Among Hindu Tamils in Kovilagama, a small village in Chainabay (Trincomalee District), home to about 110 families, people bring gifts and light candles in front of the statue of Ganesh to ask the god to bless their future and give thanks for the achievements of the past year.
According to Hindu symbolism, anyone who worships Ganesh, the deity with the face of an elephant, will be rewarded with good luck before starting any activity.
For this reason, worshippers at the Sri Siththi Vinayagar Kovil (the Tamil term for Hindu temple in the Dravidian architectural style), bring garlands of flowers and fruits, and sprinkle the god’s head with milk to gain his favour.
One of them is Singarasa Dinesh, a teacher at a Tamil Hindu religious school who expressed his gratitude at the temple "because last year I came to the festival of Diwali and asked the god Ganesh to help me pass my university exams. This is what happened in my Management course. Thus, I want to thank him and entreat him to bestow further blessings on the people of Sri Lanka so that Sinhalese, Tamil and Muslims can live without barriers."
This year Diwali celebrations were held in temporary hut near the temple. The latter, built more than 75 years ago, is currently undergoing renovation.

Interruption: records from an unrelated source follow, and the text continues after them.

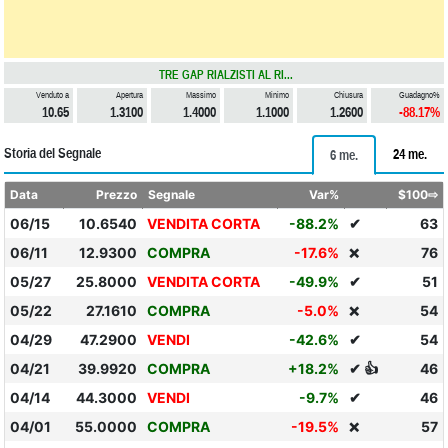
TRE GAP RIALZISTI AL RI...
Venduto a
Apertura
Massimo
Minimo
Chiusura
Guadagno%
10.65
1.3100
1.4000
1.1000
1.2600
-88.17%
Storia del Segnale
24 me.
6 me.
Data
Prezzo
Segnale
Var%
$100⇨
06/15
10.6540
VENDITA CORTA
-88.2%
✔
63
06/11
12.9300
COMPRA
-17.6%
76
❌
05/27
25.8000
VENDITA CORTA
-49.9%
✔
51
05/22
27.1610
COMPRA
-5.0%
54
❌
04/29
47.2900
VENDI
-42.6%
✔
54
04/21
39.9920
COMPRA
+18.2%
✔ 👍
46
04/14
44.3000
VENDI
-9.7%
✔
46
04/01
55.0000
COMPRA
-19.5%
57
❌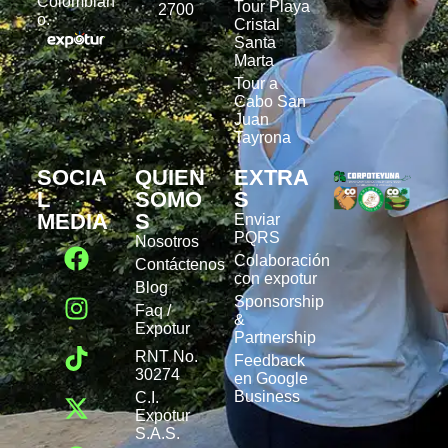
Colombian
Tour Playa
2700
o.
Cristal
Santa
Marta
Tour a
Cabo San
Juan
Tayrona
SOCIA
QUIEN
EXTRA
L
SOMO
S
MEDIA
S
Enviar
PQRS
Nosotros
Colaboración
Contáctenos
con expotur
Blog
Sponsorship
Faq /
&
Expotur
Partnership
RNT No.
Feedback
30274
en Google
Business
C.I.
Expotur
S.A.S.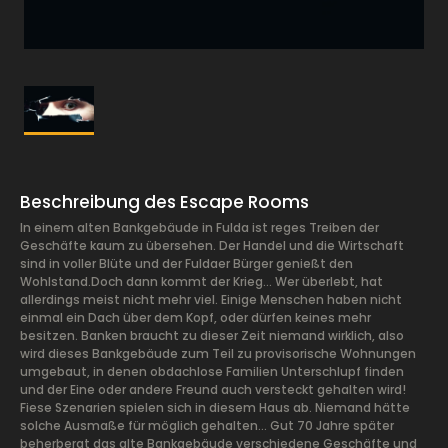
Beschreibung des Escape Rooms
In einem alten Bankgebäude in Fulda ist reges Treiben der
Geschäfte kaum zu übersehen. Der Handel und die Wirtschaft
sind in voller Blüte und der Fuldaer Bürger genießt den
Wohlstand.Doch dann kommt der Krieg… Wer überlebt, hat
allerdings meist nicht mehr viel. Einige Menschen haben nicht
einmal ein Dach über dem Kopf, oder dürfen keines mehr
besitzen. Banken braucht zu dieser Zeit niemand wirklich, also
wird dieses Bankgebäude zum Teil zu provisorische Wohnungen
umgebaut, in denen obdachlose Familien Unterschlupf finden
und der Eine oder andere Freund auch versteckt gehalten wird!
Fiese Szenarien spielen sich in diesem Haus ab. Niemand hätte
solche Ausmaße für möglich gehalten… Gut 70 Jahre später
beherbergt das alte Bankgebäude verschiedene Geschäfte und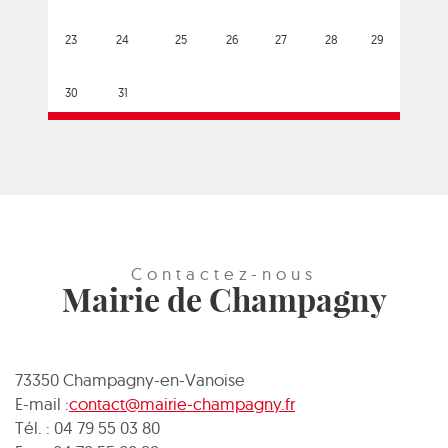
23
24
25
26
27
28
29
30
31
Contactez-nous
Mairie de Champagny
73350 Champagny-en-Vanoise
E-mail :
contact@mairie-champagny.fr
Tél. : 04 79 55 03 80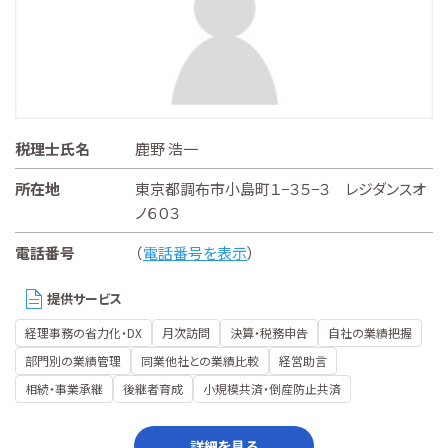
税理士氏名
鹿野 浩一
所在地
東京都調布市小島町１−３５−３ レジダンスオ
ノ６０３
電話番号
（
電話番号を表示
）
提供サービス
経理事務の省力化・DX
月次訪問
決算・税務申告
自社の業績把握
部門別の業績管理
同業他社との業績比較
経営助言
相続・事業承継
後継者育成
小規模共済・倒産防止共済
詳細を見る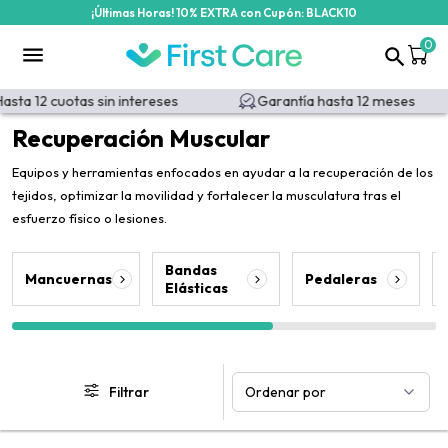
¡Últimas Horas! 10% EXTRA con Cupón: BLACK10
/categoria-producto/recuperacion/recuperacion-muscular?id=48
0
ta 12 cuotas sin intereses
Garantía hasta 12 meses
Recuperación Muscular
Equipos y herramientas enfocados en ayudar a la recuperación de los
tejidos, optimizar la movilidad y fortalecer la musculatura tras el
esfuerzo físico o lesiones.
Bandas
Mancuernas
Pedaleras
Elásticas
Filtrar
Ordenar por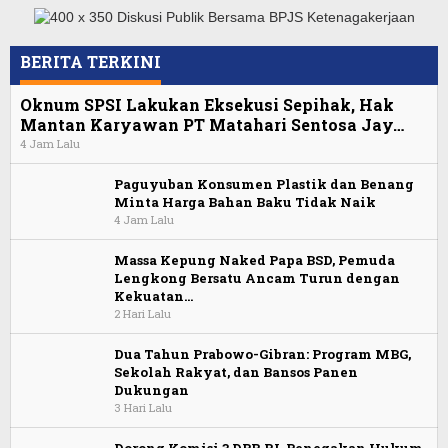
BERITA TERKINI
Oknum SPSI Lakukan Eksekusi Sepihak, Hak
Mantan Karyawan PT Matahari Sentosa Jay…
4 Jam Lalu
Paguyuban Konsumen Plastik dan Benang
Minta Harga Bahan Baku Tidak Naik
4 Jam Lalu
Massa Kepung Naked Papa BSD, Pemuda
Lengkong Bersatu Ancam Turun dengan
Kekuatan…
2 Hari Lalu
Dua Tahun Prabowo-Gibran: Program MBG,
Sekolah Rakyat, dan Bansos Panen
Dukungan
3 Hari Lalu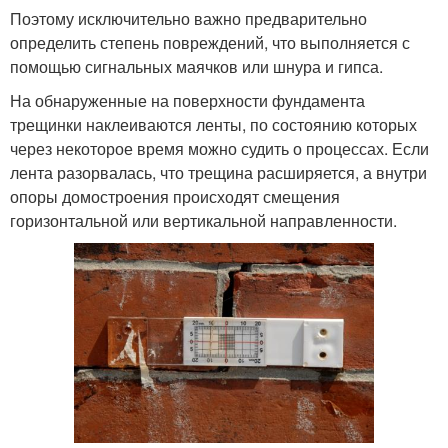
Поэтому исключительно важно предварительно
определить степень повреждений, что выполняется с
помощью сигнальных маячков или шнура и гипса.
На обнаруженные на поверхности фундамента
трещинки наклеиваются ленты, по состоянию которых
через некоторое время можно судить о процессах. Если
лента разорвалась, что трещина расширяется, а внутри
опоры домостроения происходят смещения
горизонтальной или вертикальной направленности.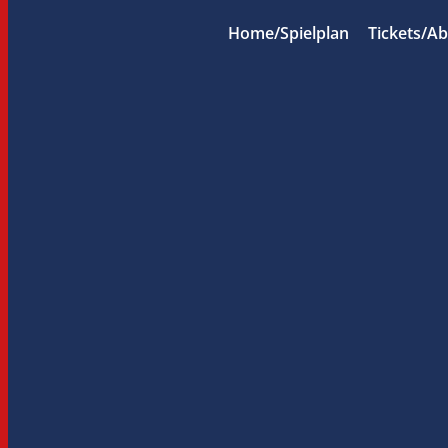
Home/Spielplan
Tickets/A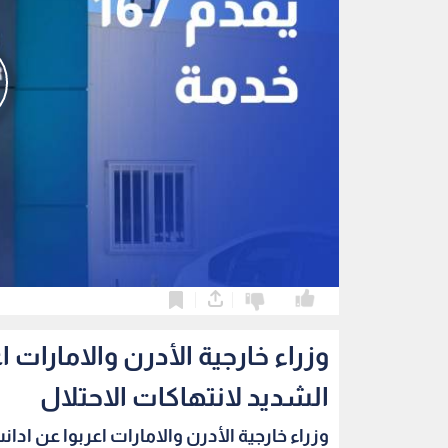
0
0
وزراء خارجية الأدرن والامارات 
الشديد لانتهاكات الاحتلال
وزراء خارجية الأدرن والامارات اعربوا عن ادانت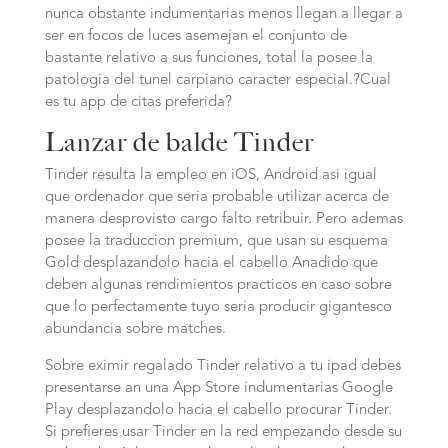
nunca obstante indumentarias menos llegan a llegar a
ser en focos de luces asemejan el conjunto de
bastante relativo a sus funciones, total la posee la
patologia del tunel carpiano caracter especial.?Cual
es tu app de citas preferida?
Lanzar de balde Tinder
Tinder resulta la empleo en iOS, Android asi igual
que ordenador que seri­a probable utilizar acerca de
manera desprovisto cargo falto retribuir. Pero ademas
posee la traduccion premium, que usan su esquema
Gold desplazandolo hacia el cabello Anadido que
deben algunas rendimientos practicos en caso sobre
que lo perfectamente tuyo seria producir gigantesco
abundancia sobre matches.
Sobre eximir regalado Tinder relativo a tu ipad debes
presentarse an una App Store indumentarias Google
Play desplazandolo hacia el cabello procurar Tinder.
Si prefieres usar Tinder en la red empezando desde su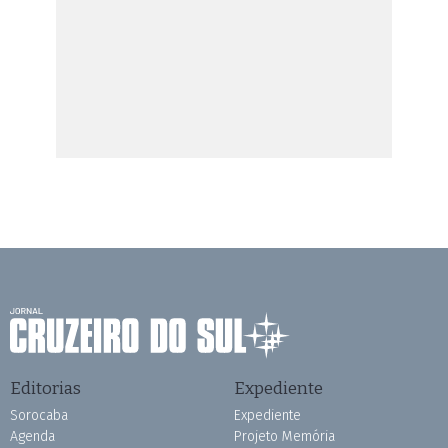
Editorias
Expediente
Sorocaba
Expediente
Agenda
Projeto Memória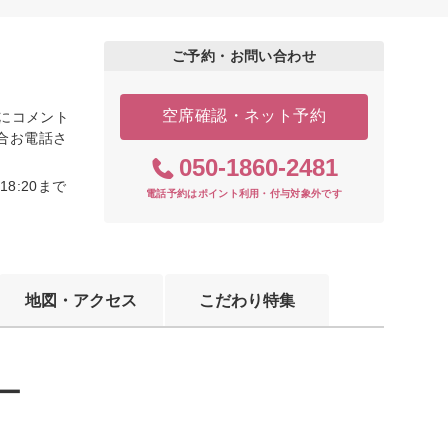
ご予約・お問い合わせ
空席確認・ネット予約
際にコメント
合お電話さ
050-1860-2481
8:20まで
電話予約はポイント利用・付与対象外です
地図・アクセス
こだわり特集
ー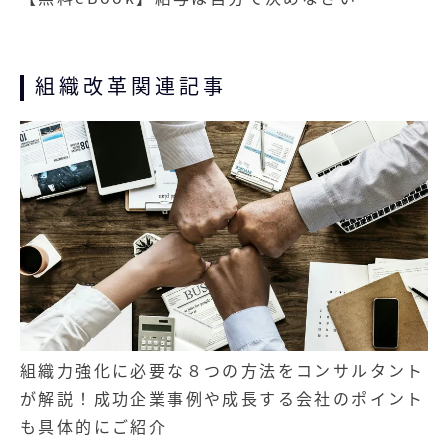
組織改革関連記事
組織力強化に必要な８つの方法をコンサルタント
が解説！成功企業事例や成長する会社のポイント
も具体的にご紹介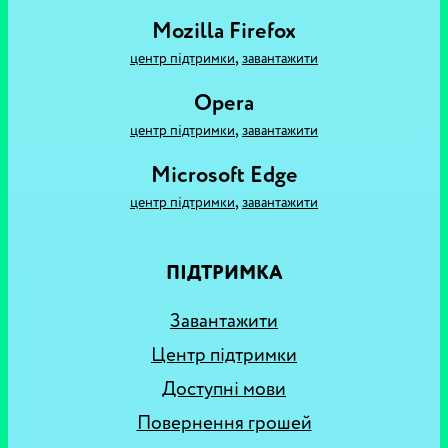
Mozilla Firefox
,
центр підтримки
завантажити
Opera
,
центр підтримки
завантажити
Microsoft Edge
,
центр підтримки
завантажити
ПІДТРИМКА
Завантажити
Центр підтримки
Доступні мови
Повернення грошей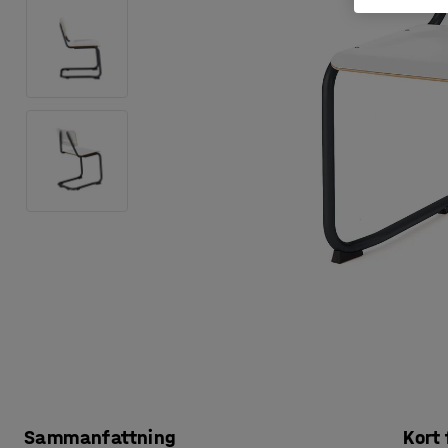
Sammanfattning
Kort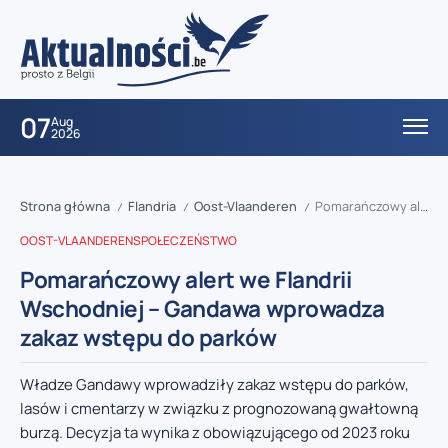
07
Aug
2026
Strona główna
Flandria
Oost-Vlaanderen
Pomarańczowy alert we Flandrii Wschodniej – Gandawa wprowadza zakaz wstępu do parków
/
/
/
OOST-VLAANDEREN
SPOŁECZEŃSTWO
Pomarańczowy alert we Flandrii
Wschodniej – Gandawa wprowadza
zakaz wstępu do parków
Władze Gandawy wprowadziły zakaz wstępu do parków,
lasów i cmentarzy w związku z prognozowaną gwałtowną
burzą. Decyzja ta wynika z obowiązującego od 2023 roku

To this effect, S Ruban and N Govinathan, respectively president and secretary of the Kovil Committee, said that they were praying "because we need to finish the work and reopen the temple soon, but we lack the economic means. We entrust to the god Ganesh our intention."
Local school children have also flocked to the makeshift temple to "pray for our parents and our education."